Data shown →
• • • • •

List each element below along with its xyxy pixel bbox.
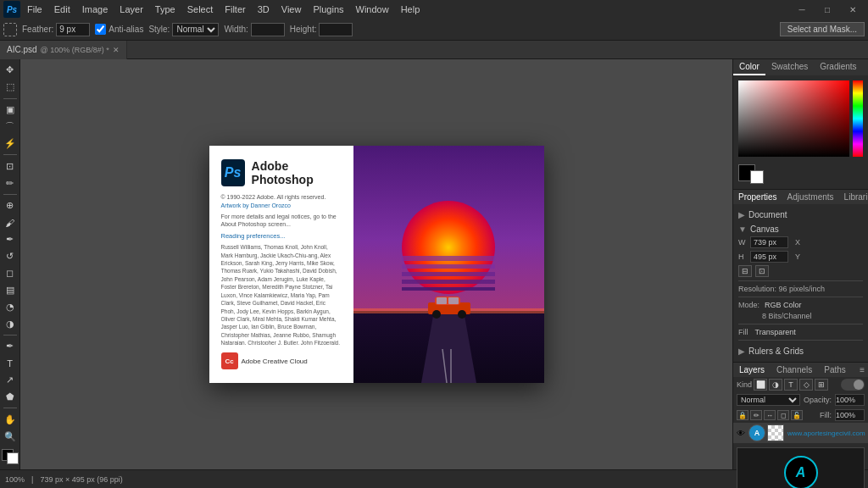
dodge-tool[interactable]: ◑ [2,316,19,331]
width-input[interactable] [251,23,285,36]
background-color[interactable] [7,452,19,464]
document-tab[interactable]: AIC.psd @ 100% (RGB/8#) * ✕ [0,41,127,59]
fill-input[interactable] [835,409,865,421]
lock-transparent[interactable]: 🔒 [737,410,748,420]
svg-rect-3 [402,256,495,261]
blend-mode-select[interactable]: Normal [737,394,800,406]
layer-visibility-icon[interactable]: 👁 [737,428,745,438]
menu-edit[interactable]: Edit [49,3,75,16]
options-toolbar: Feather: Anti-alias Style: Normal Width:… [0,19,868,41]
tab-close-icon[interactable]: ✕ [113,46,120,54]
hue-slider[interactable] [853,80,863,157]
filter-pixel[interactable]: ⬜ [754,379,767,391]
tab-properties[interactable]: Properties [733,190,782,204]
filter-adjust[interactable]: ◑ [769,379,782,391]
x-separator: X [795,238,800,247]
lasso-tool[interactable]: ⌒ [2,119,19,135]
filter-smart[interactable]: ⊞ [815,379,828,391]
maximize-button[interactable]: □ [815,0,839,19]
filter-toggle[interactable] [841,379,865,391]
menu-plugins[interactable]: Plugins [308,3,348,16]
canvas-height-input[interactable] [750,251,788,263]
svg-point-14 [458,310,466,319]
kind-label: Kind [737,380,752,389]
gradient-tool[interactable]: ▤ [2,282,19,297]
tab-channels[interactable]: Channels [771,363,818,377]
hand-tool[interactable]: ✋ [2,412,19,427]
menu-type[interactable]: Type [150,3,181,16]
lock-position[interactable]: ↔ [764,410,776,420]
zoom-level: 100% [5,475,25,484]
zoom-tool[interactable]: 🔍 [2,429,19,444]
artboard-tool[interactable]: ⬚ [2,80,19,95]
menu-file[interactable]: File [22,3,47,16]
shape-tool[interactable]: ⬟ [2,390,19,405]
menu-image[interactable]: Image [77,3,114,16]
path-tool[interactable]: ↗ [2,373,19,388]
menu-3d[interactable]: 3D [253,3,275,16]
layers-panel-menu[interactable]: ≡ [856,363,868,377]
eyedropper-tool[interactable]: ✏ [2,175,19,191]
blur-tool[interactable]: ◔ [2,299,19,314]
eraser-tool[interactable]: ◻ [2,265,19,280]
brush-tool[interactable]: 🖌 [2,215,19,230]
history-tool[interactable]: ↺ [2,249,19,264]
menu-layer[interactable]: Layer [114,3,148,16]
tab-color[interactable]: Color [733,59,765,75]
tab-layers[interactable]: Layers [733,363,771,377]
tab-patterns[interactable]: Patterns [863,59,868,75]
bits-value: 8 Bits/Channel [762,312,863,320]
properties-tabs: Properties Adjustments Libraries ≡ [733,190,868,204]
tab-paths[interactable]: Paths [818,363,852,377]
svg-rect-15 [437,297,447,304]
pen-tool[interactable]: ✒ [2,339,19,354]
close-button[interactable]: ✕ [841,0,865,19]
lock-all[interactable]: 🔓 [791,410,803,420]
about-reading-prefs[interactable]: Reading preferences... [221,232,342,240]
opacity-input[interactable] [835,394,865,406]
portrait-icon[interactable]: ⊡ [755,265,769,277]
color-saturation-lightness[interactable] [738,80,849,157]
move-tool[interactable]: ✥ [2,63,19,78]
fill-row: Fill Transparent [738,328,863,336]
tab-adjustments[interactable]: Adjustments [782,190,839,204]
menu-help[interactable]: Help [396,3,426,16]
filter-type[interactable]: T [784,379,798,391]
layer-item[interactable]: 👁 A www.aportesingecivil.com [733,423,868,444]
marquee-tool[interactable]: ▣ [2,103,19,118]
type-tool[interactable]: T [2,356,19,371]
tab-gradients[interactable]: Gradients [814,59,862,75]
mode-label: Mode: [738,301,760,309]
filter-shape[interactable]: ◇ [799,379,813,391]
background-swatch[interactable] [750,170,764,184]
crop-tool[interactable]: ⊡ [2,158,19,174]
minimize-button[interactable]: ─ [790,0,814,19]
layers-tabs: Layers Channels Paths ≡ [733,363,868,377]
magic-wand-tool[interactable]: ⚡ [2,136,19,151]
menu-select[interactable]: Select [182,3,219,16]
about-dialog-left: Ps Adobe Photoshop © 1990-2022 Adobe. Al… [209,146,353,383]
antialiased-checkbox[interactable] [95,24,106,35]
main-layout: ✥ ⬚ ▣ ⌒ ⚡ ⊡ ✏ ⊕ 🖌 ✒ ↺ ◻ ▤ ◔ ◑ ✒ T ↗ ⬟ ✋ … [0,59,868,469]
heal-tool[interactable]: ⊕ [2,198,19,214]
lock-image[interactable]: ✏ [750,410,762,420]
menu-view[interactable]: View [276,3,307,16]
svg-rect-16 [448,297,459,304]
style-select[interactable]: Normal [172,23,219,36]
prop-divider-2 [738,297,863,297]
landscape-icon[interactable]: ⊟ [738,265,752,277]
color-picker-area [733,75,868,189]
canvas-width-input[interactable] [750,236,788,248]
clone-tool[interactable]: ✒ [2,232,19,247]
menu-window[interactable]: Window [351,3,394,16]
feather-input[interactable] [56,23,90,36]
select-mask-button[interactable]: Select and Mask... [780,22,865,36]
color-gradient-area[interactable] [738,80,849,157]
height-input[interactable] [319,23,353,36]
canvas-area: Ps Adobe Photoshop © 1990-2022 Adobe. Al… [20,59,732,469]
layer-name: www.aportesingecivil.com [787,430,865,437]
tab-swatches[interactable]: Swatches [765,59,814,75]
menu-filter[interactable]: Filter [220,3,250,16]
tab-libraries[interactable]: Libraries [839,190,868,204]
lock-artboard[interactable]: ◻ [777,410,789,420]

• • • • •

Your goal → Copy each line above where "shape" appears.

Solution for this exercise →
shape-tool[interactable]: ⬟ [2,390,19,405]
filter-shape[interactable]: ◇ [799,379,813,391]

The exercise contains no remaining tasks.